Yeah, they usually do well with 60 gallon+ tanks with lots of hiding places and caves. Its also entierly possible to comfortably house two in a fairly large aquarium setting, there actually pretty gentle to one another, its other fish species that you have to worry about  Oddly enough i strolled into my local petco and they had them for 16 bucks a piece, so i jumped at the chance, I suppose if your local pet store doesn't have any of these guys it may be possible to ask them to special order some for you, if they can't its also possible to simply buy one online.

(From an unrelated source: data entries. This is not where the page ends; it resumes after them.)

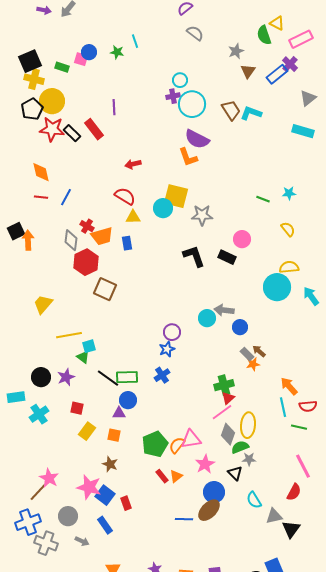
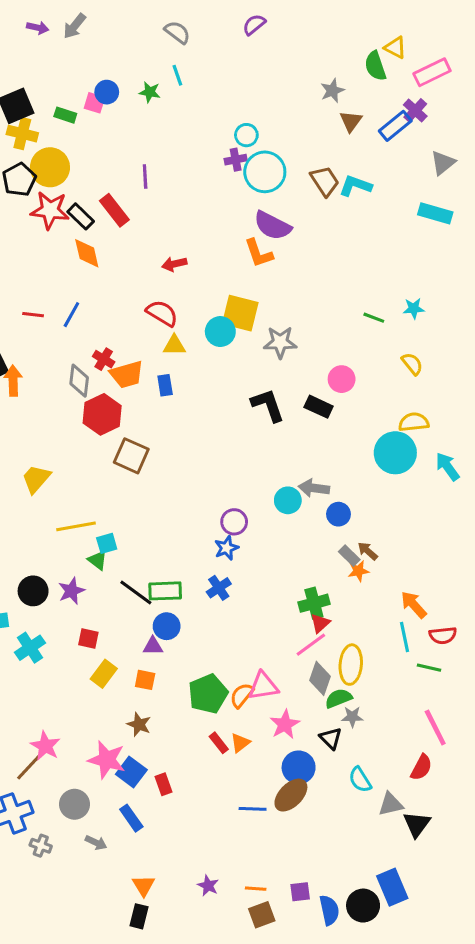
gray semicircle: (195, 33) -> (177, 32), moved
orange diamond: (41, 172) -> (87, 253), moved
gray cross: (46, 543) -> (41, 846), size x0.6

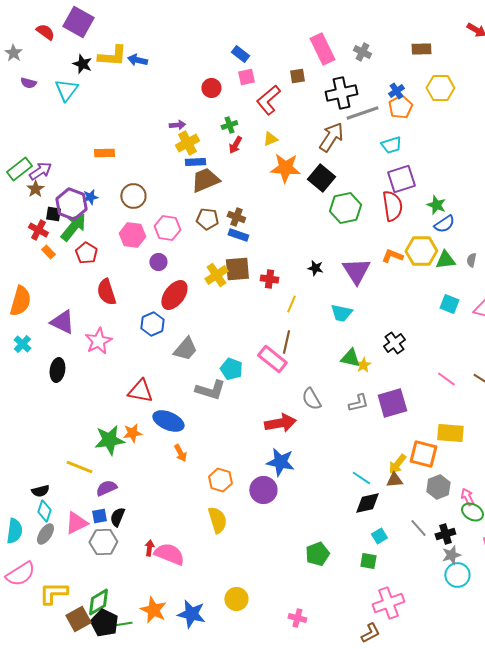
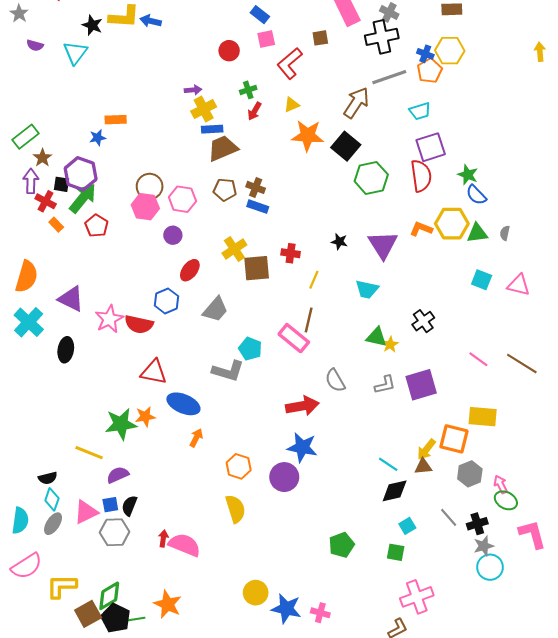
yellow hexagon: (440, 88) -> (450, 51), moved
blue cross: (396, 91) -> (425, 54), turned -35
black cross: (341, 93) -> (382, 37), moved
purple arrow: (40, 171) -> (31, 181), moved, turned -55
brown circle: (133, 196) -> (150, 186), moved
blue star: (90, 197) -> (98, 138), moved
blue semicircle: (444, 224) -> (476, 195), turned 80
brown square: (237, 269) -> (257, 268), moved
red semicircle: (106, 292) -> (139, 324), moved, turned -60
red ellipse: (174, 295) -> (190, 270), size x0.7
cyan cross: (22, 344) -> (29, 322), size x1.6
gray trapezoid: (185, 349) -> (215, 309), moved
orange arrow: (180, 453) -> (196, 438), turned -126
blue star: (191, 614) -> (286, 609), moved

Be forwarned tho these freshwater morays do like a bit of aquarium salt not nessicarily brackish but they thrive with like tablespoon or so per gallon, its also not unheard of for these guys to live 20+ years


----------



## DeadInTheBasement (Feb 28, 2009)

in my experience freshwater(well brackish) MORAY eels only do well in brackish water when young.

in the wild young are born in brackish water and as they mature go back into completely saltwater. people who get these usually plan to start then in brackish and over years slowly convert into a complete saltwater setup. people do the same with there pipefish sometimes.


----------



## Fisherman_Brazil (Mar 1, 2009)

Many people might kill me if I told you these fishes are considered delicacy in oriental culture, especially in Taiwan and Japan.


----------



## Griever (Mar 1, 2009)

^ I wouldn't doubt it, my mother and aunt used to tell me they ate those small gourami's all the time in her country and those are a popular aquarium fish


----------